- [Input records]
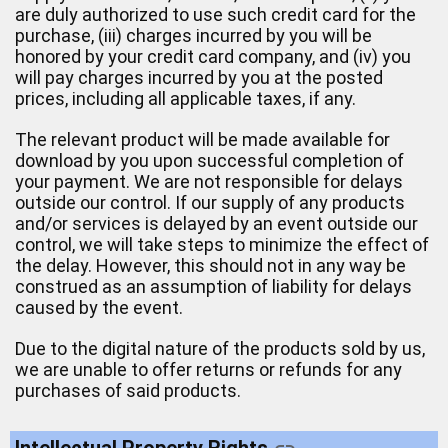
are duly authorized to use such credit card for the
purchase, (iii) charges incurred by you will be
honored by your credit card company, and (iv) you
will pay charges incurred by you at the posted
prices, including all applicable taxes, if any.
The relevant product will be made available for
download by you upon successful completion of
your payment. We are not responsible for delays
outside our control. If our supply of any products
and/or services is delayed by an event outside our
control, we will take steps to minimize the effect of
the delay. However, this should not in any way be
construed as an assumption of liability for delays
caused by the event.
Due to the digital nature of the products sold by us,
we are unable to offer returns or refunds for any
purchases of said products.
Intellectual Property Rights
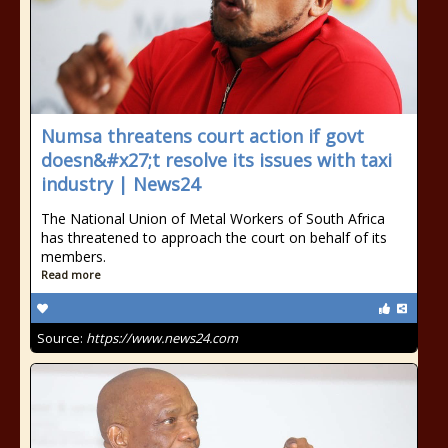
Numsa threatens court action if govt
doesn&#x27;t resolve its issues with taxi
industry | News24
The National Union of Metal Workers of South Africa
has threatened to approach the court on behalf of its
members.
Read more
Source:
https://www.news24.com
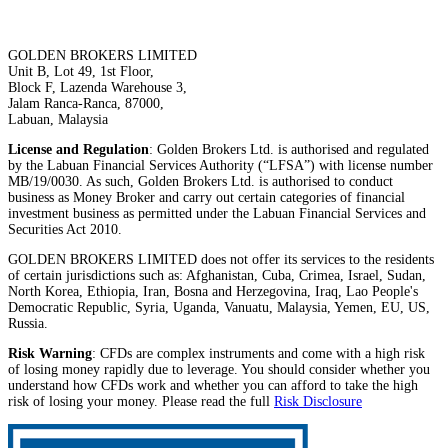
GOLDEN BROKERS LIMITED
Unit B, Lot 49, 1st Floor,
Block F, Lazenda Warehouse 3,
Jalam Ranca-Ranca, 87000,
Labuan, Malaysia
License and Regulation
: Golden Brokers Ltd. is authorised and regulated
by the Labuan Financial Services Authority (“LFSA”) with license number
MB/19/0030. As such, Golden Brokers Ltd. is authorised to conduct
business as Money Broker and carry out certain categories of financial
investment business as permitted under the Labuan Financial Services and
Securities Act 2010.
GOLDEN BROKERS LIMITED does not offer its services to the residents
of certain jurisdictions such as: Afghanistan, Cuba, Crimea, Israel, Sudan,
North Korea, Ethiopia, Iran, Bosna and Herzegovina, Iraq, Lao People's
Democratic Republic, Syria, Uganda, Vanuatu, Malaysia, Yemen, EU, US,
Russia.
Risk Warning
: CFDs are complex instruments and come with a high risk
of losing money rapidly due to leverage. You should consider whether you
understand how CFDs work and whether you can afford to take the high
risk of losing your money. Please read the full
Risk Disclosure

- [Task details] Leaving out the pictures, restate each line of the listing above verbatim, from the opening line to the line bearing "the delay. However, this", inclusive, and no more.

- [Exercise output]
are duly authorized to use such credit card for the
purchase, (iii) charges incurred by you will be
honored by your credit card company, and (iv) you
will pay charges incurred by you at the posted
prices, including all applicable taxes, if any.
The relevant product will be made available for
download by you upon successful completion of
your payment. We are not responsible for delays
outside our control. If our supply of any products
and/or services is delayed by an event outside our
control, we will take steps to minimize the effect of
the delay. However, this should not in any way be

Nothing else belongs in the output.